| TASK TO CARRY OUT |
Across all the entries below, count each line that holds "Helsinki" and report the figure only.

Records from a data collection
※ ※ ※

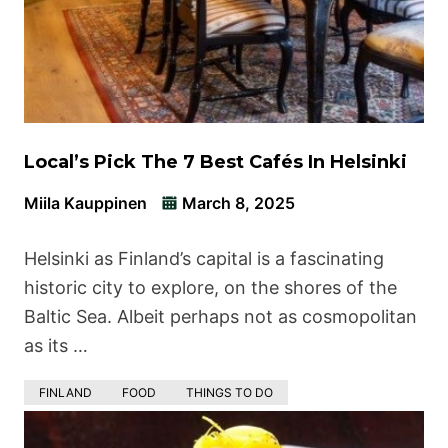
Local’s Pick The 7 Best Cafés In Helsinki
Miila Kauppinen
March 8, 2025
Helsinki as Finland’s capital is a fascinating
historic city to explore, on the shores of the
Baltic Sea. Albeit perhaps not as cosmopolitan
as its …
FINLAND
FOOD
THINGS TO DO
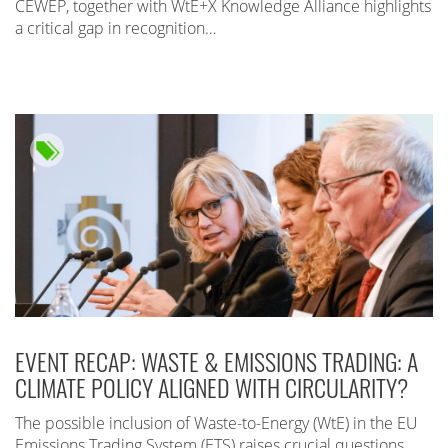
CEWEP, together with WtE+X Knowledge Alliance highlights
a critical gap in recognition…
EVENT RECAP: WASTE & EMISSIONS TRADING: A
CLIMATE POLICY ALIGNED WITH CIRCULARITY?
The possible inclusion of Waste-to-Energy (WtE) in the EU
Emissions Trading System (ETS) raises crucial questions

※ ※ ※

| THE COMPLETED TASK |
2